Remember Sun Tsu (The Art of War): "Deny the enemy what they want". Don't give him the satisfaction of letting him know he got to you. Show no emotions. 

You are an amazing woman by being so strong and tough during your journey through a personal hell. A great role model for your daughters. Keep strong.


----------



## lisa3girls (Apr 6, 2011)

He is a weak piece of **** with no integrity whatsoever, my God


----------



## that_girl (Jul 6, 2011)

Well, at least you're seeing who he really is...should help in being able to let him go...maybe. 

Sorry you are going through this emotional roller coaster.


----------



## lisa3girls (Apr 6, 2011)

I am glad I saw it and my poor 12 year old daughter didn't.... geesh...


----------



## rrrbbbttt (Apr 6, 2011)

Lisa:

From what I read in your strings and about your situation don't think it was unintentional. He is trying to upset you because you have stood up to him.

Stay Strong


----------



## that_girl (Jul 6, 2011)

rrrbbbttt said:


> Lisa:
> 
> From what I read in your strings and about your situation don't think it was unintentional. He is trying to upset you because you have stood up to him.
> 
> Stay Strong


I believe this too.

He's a jerkhole. Eff that guy. Not only is he trying to mess with you, but bringing the kids into it.

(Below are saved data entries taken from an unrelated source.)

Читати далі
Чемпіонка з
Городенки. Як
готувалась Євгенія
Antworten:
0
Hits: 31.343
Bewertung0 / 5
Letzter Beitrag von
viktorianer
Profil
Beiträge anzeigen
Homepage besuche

He isn't happy with his life. Happy people don't pull this crap.


----------



## lisa3girls (Apr 6, 2011)

that_girl said:


> I believe this too.
> 
> He's a jerkhole. Eff that guy. Not only is he trying to mess with you, but bringing the kids into it.
> 
> He isn't happy with his life. Happy people don't pull this crap.


What if the kid saw it first?? OMG... he claims it was an accident and then tried to come to my place and get the phone back and buy her a new one... I told him to get away from my door.


----------



## Jellybeans (Mar 8, 2011)

Lisa, while those messages must have been very upsetting to you, it's actually a good thing--cause that means you have to face who he really is and what he's about--someone who does not want his marriage.

FCK HIM! 

Oh and don't bring up the messages to him again (cause it seems like you did). JUST JUST JUST NOOOOO Contact with him whatsover, Lisa. You're workin yourself into a frenzy!


----------



## Jellybeans (Mar 8, 2011)

Someone should post the Soulmate Schwoopies thing for Lisa so she can laugh


----------



## HerToo (Oct 3, 2011)

It just shows how much better you are than him.

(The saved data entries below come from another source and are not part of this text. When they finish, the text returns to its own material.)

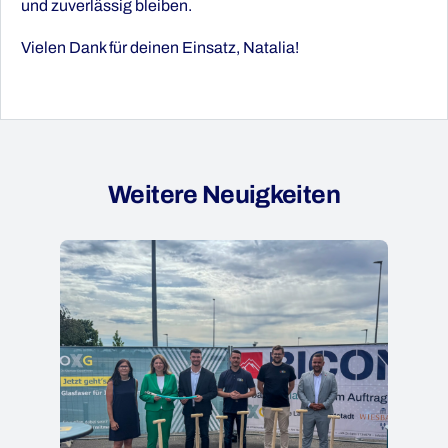
und zuverlässig bleiben.
Vielen Dank für deinen Einsatz, Natalia!
Weitere Neuigkeiten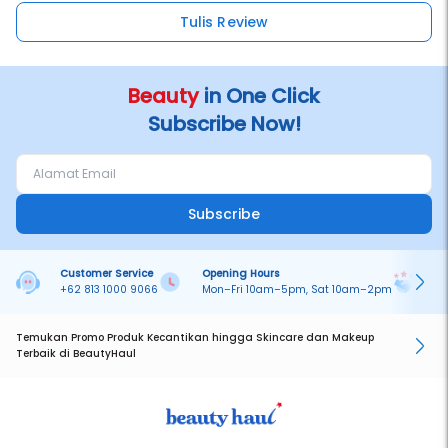
Tulis Review
Beauty
in One Click
Subscribe Now!
Subscribe
Customer Service
Opening Hours
Pa
+62 813 1000 9066
Mon–Fri 10am–5pm, Sat 10am–2pm
On
Temukan Promo Produk Kecantikan hingga Skincare dan Makeup
Terbaik di BeautyHaul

Watch his new life crash in front of him. Get some popcorn and a nice cold drink, and enjoy the clown act of the century.


----------



## Jellybeans (Mar 8, 2011)

^ Exactly. Popcorn time.

Lisa... I know you are livid right now but trust me...............the sooner you let go of all of your anger and see him for the d!ck he is, the better off. Take the high road. Be the classy one (cause he sure as hell isn't).


----------



## lisa3girls (Apr 6, 2011)

Jellybeans said:


> ^ Exactly. Popcorn time.
> 
> Lisa... I know you are livid right now but trust me...............the sooner you let go of all of your anger and see him for the d!ck he is, the better off. Take the high road. Be the classy one (cause he sure as hell isn't).

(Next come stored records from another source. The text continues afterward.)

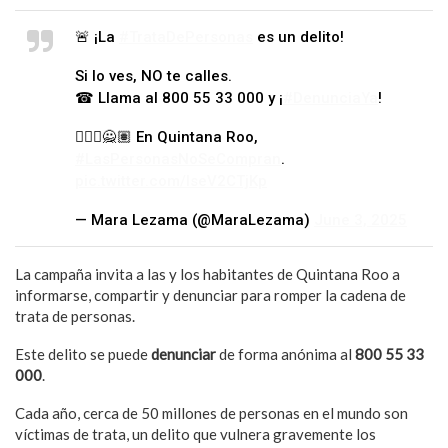
🚨 ¡La
#TrataDePersonas
es un delito!
Si lo ves, NO te calles.
☎ Llama al 800 55 33 000 y ¡
#DenunciaYa
!
🙅🏽‍♀🙅🏽 En Quintana Roo,
#LasPersonasNoSeCompran
.
pic.twitter.com/lseV2CTjKp
— Mara Lezama (@MaraLezama)
June 3, 2025
La campaña invita a las y los habitantes de Quintana Roo a
informarse, compartir y denunciar para romper la cadena de
trata de personas.
Este delito se puede
denunciar
de forma anónima al
800 55 33
000
.
Cada año, cerca de 50 millones de personas en el mundo son
víctimas de trata, un delito que vulnera gravemente los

God I am trying, but I feel like he is constantly rubbing my face in it and then to keep telling me I need to be nice and friendly and civil etc, and to think my daughter might have seen that if I wasn't checking OMG!


----------



## Jellybeans (Mar 8, 2011)

He's only able to get to you if you allow him to. 

So you saw the messages, that sucks, but know where his head's at. 

Let him go.

NO CONTACT MEANS NO CONTACT.


----------



## HerToo (Oct 3, 2011)

You are always nice, friendly, and civil....to people you trust and respect!!!

Even though your daughter did not see the texts, she's not blind as to what he's doing. Keep up the no contact like Jelly says.


----------



## rrrbbbttt (Apr 6, 2011)

You only need to be civil to him I do not see the need to be nice and friendly.


----------



## HerToo (Oct 3, 2011)

Well, she could paper cut his scrotum and ask if he would like lemon juice with that.


----------



## tacoma (May 1, 2011)

HerToo said:


> Well, she could paper cut his scrotum and ask if he would like lemon juice with that.


A box grater and Tobasco sauce is much more effective.


----------



## lisa3girls (Apr 6, 2011)

rrrbbbttt said:


> You only need to be civil to him I do not see the need to be nice and friendly.


Exactly... he expects us to be all nice and friendly-- oh and call him if I NEED anything AT ALL, you know cake eating... he looks like family man helping his poor helpless wife and children while he lives with the snatch.


----------